Thankfully, Tafelspitz is on the menu at the Gasthaus; Plachutta recommended I try it along with a slice of Schnitzel. How could I say no? “The monarchy was not very rich,” he reminded me, which is why “you tried to use as much of the meat as possible. Boiling was a good way to use the parts.” And despite the caveat that eating Tafelspitz here is not quite the same as at Plachutta, the dish is nonetheless perfect: plenty of juice and not overly salted. The dish is also a hit with tourists from Asia, so much so that Plachutta is planning an outpost somewhere in the Far East. “This food that we do here, the soup and the boiled beef,” he told me, “it’s very popular in China, very popular in Korea.” But why not America? Plachutta speculated that the term “boiled beef” was a turnoff.
Wolfgang Puck agrees. “I just don’t think that boiled beef is an American thing,” said the celebrity chef and restaurateur who, besides Arnold Schwarzenegger, is perhaps the most famous Austrian living in America. Calling from the kitchen at Spago’s in Beverly Hills, the chef joked that “maybe if we have it with some barbecue sauce on the side,” it might work.

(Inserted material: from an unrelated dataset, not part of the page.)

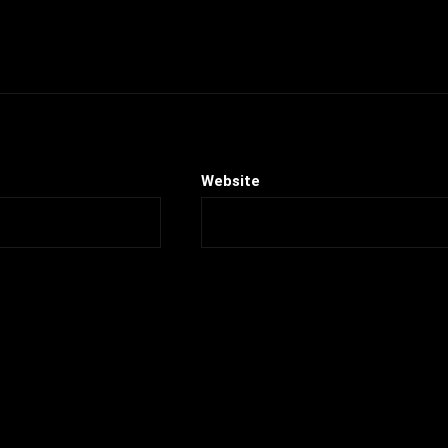
Website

Puck once had Tafelspitz on his menu at Spago but, as he recalled, “it is very hard to sell it to the customers. I remember, when you cook it, you can’t just cook two orders or five orders, you cook 15 orders. So what I liked to do with the leftovers then is slice it when it gets cold, slice it really thin, and put onions and vinegar and pumpkinseed oil and salt and pepper on it and have it like a salad. That’s how I had to eat my Tafelspitz—as leftovers!”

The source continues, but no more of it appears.